CLEVELAND, OH (CNN) - The "It's Up to Us" mural at the corner of West 25th Street and Clark Avenue stretches an entire city block.
Master muralist and Cleveland-native John Rivera-Resto brought the mural to life. It was a two year process that was finished in 2014.
"It's a narrative mural- social context," Rivera-Resto said. "The social issues in the mural have political repercussions. This of course, has generated a lot of interest in the community."
The mural includes a diverse group of people in community settings and merges social, political and economic stories.
"There's over 100 connections in this mural," Rivera-Resto said.
Last November, someone damaged the nearly 2,000-square-foot mural with graffiti. A police report was filed with the Cleveland Police Department. It remains a mystery who did the damage.
Rivera-Resto's career spans more than four decades. He has more than 250 murals around the world. Rivera-Resto said this is the first time his work has come under attack.
"It makes me sad, because they're not insulting me as an artist. They're insulting the community who has taken possession of this piece," Rivera-Resto said.
Keisha Gonzales is the managing director of the Metro West Community Organization. She said an enormous number of residents and stakeholders had an input in the design and installation of the mural.
"It was, in short, a slap in the face to our community," said Keisha Gonzales, managing director of the Metro West Community Organization.
"It is critical that we restore it and reclaim it, because at the end of the day, this is our story," Gonzales said. "And if we don't take any action, then no one's going to be able to appreciate it."
A crowdfunding campaign raised about $1,000 for restoration work. Gonzales said the total cost of the work will total about $20,000. Organizers would also like to install environmentally-friendly lights and surveillance cameras.
"MetroHealth System is going to kick in about 90 percent of the cost to restore the mural, as well as contributions from Sherwin Williams to cover the expenses for the paint," Gonzales said.
Repairing the damage will be a labor-intensive task. The plan calls for starting work when the weather gets warmer and drier. Rivera-Resto said the damaged area, a third of the mural, will have to be stripped and repainted layer-by-layer.

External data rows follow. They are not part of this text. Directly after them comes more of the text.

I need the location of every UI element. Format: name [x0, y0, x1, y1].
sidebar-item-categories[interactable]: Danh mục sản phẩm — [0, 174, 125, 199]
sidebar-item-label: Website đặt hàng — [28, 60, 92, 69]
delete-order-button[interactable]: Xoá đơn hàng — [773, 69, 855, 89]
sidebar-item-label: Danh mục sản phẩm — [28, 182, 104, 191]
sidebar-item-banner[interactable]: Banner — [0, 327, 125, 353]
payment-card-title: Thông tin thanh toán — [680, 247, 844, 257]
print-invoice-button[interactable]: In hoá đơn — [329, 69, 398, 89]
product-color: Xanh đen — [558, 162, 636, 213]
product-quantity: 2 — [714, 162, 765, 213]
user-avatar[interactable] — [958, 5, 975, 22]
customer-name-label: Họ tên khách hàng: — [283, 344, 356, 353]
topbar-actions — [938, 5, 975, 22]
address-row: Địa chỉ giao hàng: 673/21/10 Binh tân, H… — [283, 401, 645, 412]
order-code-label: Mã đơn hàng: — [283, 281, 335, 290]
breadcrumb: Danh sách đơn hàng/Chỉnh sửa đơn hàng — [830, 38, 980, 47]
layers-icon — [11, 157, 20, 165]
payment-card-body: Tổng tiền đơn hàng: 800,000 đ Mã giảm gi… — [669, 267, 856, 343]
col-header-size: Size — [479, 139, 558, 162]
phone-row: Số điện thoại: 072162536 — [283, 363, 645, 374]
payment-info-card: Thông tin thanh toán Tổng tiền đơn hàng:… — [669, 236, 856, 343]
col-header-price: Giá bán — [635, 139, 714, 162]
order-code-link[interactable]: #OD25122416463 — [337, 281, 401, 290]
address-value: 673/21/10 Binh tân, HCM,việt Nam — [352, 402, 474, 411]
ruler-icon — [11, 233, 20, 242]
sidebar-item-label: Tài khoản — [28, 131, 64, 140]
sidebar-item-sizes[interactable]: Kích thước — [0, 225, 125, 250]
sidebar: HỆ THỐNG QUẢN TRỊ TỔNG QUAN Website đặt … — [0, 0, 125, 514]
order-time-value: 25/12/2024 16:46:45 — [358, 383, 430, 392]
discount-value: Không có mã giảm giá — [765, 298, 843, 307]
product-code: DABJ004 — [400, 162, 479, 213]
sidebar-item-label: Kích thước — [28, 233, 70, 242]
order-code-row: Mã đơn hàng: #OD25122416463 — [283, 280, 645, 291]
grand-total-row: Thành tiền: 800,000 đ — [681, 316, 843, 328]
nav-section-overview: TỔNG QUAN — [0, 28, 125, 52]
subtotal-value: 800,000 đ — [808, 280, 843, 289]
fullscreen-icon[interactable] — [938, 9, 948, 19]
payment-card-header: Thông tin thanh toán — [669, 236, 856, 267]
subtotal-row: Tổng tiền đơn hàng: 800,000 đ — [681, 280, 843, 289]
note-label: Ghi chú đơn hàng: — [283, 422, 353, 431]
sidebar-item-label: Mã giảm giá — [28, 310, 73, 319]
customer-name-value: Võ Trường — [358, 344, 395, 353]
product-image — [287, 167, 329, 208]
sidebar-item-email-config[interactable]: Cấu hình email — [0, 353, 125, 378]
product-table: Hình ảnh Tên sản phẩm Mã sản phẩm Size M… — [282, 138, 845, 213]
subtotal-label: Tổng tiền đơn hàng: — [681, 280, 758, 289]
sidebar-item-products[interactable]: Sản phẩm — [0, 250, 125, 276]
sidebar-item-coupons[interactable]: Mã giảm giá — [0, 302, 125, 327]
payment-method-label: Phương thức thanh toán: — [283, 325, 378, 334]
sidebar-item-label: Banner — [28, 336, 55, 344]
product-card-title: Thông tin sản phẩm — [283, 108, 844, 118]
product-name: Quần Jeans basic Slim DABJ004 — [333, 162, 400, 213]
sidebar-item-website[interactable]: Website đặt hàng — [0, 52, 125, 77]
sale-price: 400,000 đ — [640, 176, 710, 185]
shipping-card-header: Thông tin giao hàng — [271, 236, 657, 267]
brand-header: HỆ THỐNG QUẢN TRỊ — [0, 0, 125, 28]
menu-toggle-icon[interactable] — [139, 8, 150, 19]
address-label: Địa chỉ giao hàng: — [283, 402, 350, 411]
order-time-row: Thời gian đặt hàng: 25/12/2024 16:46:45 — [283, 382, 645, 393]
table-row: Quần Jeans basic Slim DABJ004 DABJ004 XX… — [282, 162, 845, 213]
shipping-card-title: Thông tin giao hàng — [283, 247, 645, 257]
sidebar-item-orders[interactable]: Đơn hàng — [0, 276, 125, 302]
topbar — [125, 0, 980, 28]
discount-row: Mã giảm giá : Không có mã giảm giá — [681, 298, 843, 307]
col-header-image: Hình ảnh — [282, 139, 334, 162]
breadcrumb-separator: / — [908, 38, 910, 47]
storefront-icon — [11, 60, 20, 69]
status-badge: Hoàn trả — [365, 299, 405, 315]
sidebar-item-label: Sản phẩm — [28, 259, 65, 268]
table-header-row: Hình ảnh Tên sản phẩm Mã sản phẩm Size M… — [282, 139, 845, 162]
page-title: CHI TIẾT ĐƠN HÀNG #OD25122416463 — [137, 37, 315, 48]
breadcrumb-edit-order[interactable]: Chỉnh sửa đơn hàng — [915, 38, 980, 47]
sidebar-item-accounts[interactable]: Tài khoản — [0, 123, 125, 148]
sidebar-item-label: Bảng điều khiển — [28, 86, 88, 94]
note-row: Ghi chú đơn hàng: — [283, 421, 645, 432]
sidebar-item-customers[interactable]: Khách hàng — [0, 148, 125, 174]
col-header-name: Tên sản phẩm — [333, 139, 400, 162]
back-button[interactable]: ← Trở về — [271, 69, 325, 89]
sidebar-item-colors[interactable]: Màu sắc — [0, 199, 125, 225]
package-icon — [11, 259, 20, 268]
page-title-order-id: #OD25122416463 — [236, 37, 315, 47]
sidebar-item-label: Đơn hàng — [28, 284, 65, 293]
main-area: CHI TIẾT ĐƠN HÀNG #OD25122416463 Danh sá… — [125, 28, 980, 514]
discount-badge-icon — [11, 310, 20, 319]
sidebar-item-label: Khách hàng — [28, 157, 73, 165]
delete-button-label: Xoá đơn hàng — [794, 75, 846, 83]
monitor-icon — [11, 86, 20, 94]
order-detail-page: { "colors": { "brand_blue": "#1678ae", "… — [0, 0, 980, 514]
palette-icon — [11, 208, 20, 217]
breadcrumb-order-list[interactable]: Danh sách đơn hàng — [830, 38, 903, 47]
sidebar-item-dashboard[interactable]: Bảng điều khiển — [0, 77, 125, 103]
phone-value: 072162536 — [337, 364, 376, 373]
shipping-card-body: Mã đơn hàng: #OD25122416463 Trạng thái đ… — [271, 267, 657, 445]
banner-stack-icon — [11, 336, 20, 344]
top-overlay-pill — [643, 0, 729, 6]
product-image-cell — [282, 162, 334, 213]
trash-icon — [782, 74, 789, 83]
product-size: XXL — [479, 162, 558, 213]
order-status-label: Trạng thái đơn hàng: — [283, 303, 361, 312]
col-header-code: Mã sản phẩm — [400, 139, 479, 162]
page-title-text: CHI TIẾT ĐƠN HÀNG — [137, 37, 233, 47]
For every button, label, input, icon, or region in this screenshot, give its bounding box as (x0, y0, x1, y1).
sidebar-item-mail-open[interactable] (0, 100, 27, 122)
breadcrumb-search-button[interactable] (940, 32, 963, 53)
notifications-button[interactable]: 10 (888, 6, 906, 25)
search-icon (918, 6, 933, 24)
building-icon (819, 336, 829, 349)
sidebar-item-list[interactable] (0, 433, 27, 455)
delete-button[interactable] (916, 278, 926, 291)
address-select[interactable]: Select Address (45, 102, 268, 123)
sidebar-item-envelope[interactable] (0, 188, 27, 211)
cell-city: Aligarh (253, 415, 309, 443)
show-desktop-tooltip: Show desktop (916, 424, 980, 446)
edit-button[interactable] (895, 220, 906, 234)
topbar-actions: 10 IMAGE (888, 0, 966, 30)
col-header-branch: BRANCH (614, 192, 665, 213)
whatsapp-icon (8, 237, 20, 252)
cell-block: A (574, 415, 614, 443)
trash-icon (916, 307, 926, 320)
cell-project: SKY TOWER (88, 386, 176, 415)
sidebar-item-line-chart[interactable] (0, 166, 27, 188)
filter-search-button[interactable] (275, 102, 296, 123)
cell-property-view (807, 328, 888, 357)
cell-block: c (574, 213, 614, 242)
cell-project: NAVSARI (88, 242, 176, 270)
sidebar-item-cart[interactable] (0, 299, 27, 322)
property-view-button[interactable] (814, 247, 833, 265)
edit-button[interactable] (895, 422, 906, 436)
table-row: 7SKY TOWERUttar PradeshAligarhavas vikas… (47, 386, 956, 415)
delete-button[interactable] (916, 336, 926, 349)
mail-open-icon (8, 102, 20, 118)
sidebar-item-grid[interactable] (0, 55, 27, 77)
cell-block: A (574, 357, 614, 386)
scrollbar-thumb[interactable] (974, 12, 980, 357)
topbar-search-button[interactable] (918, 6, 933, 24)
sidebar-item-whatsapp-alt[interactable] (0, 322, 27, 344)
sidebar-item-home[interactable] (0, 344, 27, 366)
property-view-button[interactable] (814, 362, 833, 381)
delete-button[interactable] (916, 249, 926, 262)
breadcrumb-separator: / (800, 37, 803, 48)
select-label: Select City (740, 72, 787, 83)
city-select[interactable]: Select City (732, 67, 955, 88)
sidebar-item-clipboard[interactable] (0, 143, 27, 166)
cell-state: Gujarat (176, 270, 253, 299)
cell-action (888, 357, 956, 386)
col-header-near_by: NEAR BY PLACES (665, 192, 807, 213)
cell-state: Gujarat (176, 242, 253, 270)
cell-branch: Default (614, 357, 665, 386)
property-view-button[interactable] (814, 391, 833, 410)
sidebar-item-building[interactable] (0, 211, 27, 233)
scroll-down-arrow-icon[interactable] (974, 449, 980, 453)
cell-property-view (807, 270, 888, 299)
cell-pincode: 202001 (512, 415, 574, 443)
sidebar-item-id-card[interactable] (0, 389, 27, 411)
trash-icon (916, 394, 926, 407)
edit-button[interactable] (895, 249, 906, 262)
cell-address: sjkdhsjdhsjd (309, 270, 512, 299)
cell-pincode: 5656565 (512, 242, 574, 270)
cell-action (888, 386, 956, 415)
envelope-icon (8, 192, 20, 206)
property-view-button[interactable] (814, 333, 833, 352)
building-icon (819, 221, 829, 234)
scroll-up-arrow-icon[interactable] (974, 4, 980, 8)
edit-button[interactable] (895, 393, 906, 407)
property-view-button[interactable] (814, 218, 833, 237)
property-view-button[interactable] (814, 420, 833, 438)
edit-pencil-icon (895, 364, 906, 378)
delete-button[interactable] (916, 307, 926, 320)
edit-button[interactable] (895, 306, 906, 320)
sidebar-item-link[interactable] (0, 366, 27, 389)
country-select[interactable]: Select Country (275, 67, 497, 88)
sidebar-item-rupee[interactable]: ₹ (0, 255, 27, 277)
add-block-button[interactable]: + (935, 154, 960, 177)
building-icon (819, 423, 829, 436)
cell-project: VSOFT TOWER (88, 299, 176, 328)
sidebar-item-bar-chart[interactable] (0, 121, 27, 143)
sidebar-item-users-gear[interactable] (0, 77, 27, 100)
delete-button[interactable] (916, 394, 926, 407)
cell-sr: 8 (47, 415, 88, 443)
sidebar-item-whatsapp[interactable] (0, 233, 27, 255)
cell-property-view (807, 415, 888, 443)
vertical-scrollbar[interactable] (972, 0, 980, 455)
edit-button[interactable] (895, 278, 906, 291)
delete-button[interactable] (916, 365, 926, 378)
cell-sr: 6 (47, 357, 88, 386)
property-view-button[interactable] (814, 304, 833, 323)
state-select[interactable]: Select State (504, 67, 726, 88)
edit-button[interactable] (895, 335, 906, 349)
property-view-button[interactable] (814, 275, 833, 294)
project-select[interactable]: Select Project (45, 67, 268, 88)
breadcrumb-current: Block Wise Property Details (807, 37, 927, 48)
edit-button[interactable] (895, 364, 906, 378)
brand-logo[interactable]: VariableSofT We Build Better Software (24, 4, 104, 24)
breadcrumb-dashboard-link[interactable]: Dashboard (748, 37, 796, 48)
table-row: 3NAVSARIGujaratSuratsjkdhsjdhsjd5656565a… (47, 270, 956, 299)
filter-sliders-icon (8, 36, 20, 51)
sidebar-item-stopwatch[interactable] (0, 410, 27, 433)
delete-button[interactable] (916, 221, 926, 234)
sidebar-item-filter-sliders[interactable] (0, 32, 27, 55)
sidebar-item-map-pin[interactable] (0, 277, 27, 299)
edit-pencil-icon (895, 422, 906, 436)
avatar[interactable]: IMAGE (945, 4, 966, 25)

A dedication to his craft and community is bringing Rivera-Resto back to the brick canvass. Although he's returning, he wishes it wasn't the case.
"Because it's like repeating the first act," Rivera-Resto said. "Sometimes you cannot build back that crescendo."
He's determined to right a wrong.
"I'm going to be in trouble if I don't come back. I have gotten so many emails, calls and requests from Cleveland... from the states. I didn't realize people in Europe has seen and read about this."